-- Opening Marker --
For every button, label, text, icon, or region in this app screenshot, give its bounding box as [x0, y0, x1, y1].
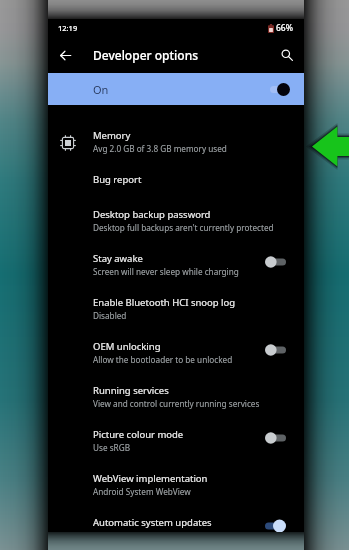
staticText: Android System WebView [93, 486, 191, 497]
staticText: Enable Bluetooth HCI snoop log [93, 296, 236, 309]
button[interactable]: Picture colour mode [48, 416, 304, 460]
button[interactable]: Running services [48, 372, 304, 416]
staticText: Avg 2.0 GB of 3.8 GB memory used [93, 143, 227, 154]
button[interactable]: Stay awake [48, 240, 304, 284]
staticText: Disabled [93, 310, 127, 321]
staticText: Desktop backup password [93, 208, 211, 221]
staticText: 12:19 [58, 23, 78, 33]
button[interactable]: Back [53, 43, 77, 67]
staticText: Allow the bootloader to be unlocked [93, 354, 233, 365]
staticText: On [93, 82, 109, 97]
staticText: Automatic system updates [93, 516, 212, 529]
staticText: Screen will never sleep while charging [93, 266, 239, 277]
staticText: Running services [93, 384, 169, 397]
staticText: Stay awake [93, 252, 143, 265]
staticText: Picture colour mode [93, 428, 184, 441]
button[interactable]: OEM unlocking [48, 328, 304, 372]
staticText: Use sRGB [93, 442, 130, 453]
staticText: Bug report [93, 173, 142, 186]
staticText: 66% [276, 22, 293, 34]
button[interactable]: On [48, 73, 304, 105]
staticText: Memory [93, 129, 131, 142]
button[interactable]: Bug report [48, 161, 304, 196]
button[interactable]: Search [275, 43, 298, 66]
staticText: WebView implementation [93, 472, 208, 485]
staticText: OEM unlocking [93, 340, 161, 353]
button[interactable]: Desktop backup password [48, 196, 304, 240]
staticText: Desktop full backups aren't currently pr… [93, 222, 274, 233]
staticText: View and control currently running servi… [93, 398, 260, 409]
button[interactable]: Automatic system updates [48, 504, 304, 532]
button[interactable]: Memory [48, 117, 304, 161]
button[interactable]: WebView implementation [48, 460, 304, 504]
button[interactable]: Enable Bluetooth HCI snoop log [48, 284, 304, 328]
staticText: Developer options [93, 47, 199, 63]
-- Closing Marker --
Copy every line above in which the string "unlocking" shows up.

Solution to the exercise
button[interactable]: OEM unlocking [48, 328, 304, 372]
staticText: OEM unlocking [93, 340, 161, 353]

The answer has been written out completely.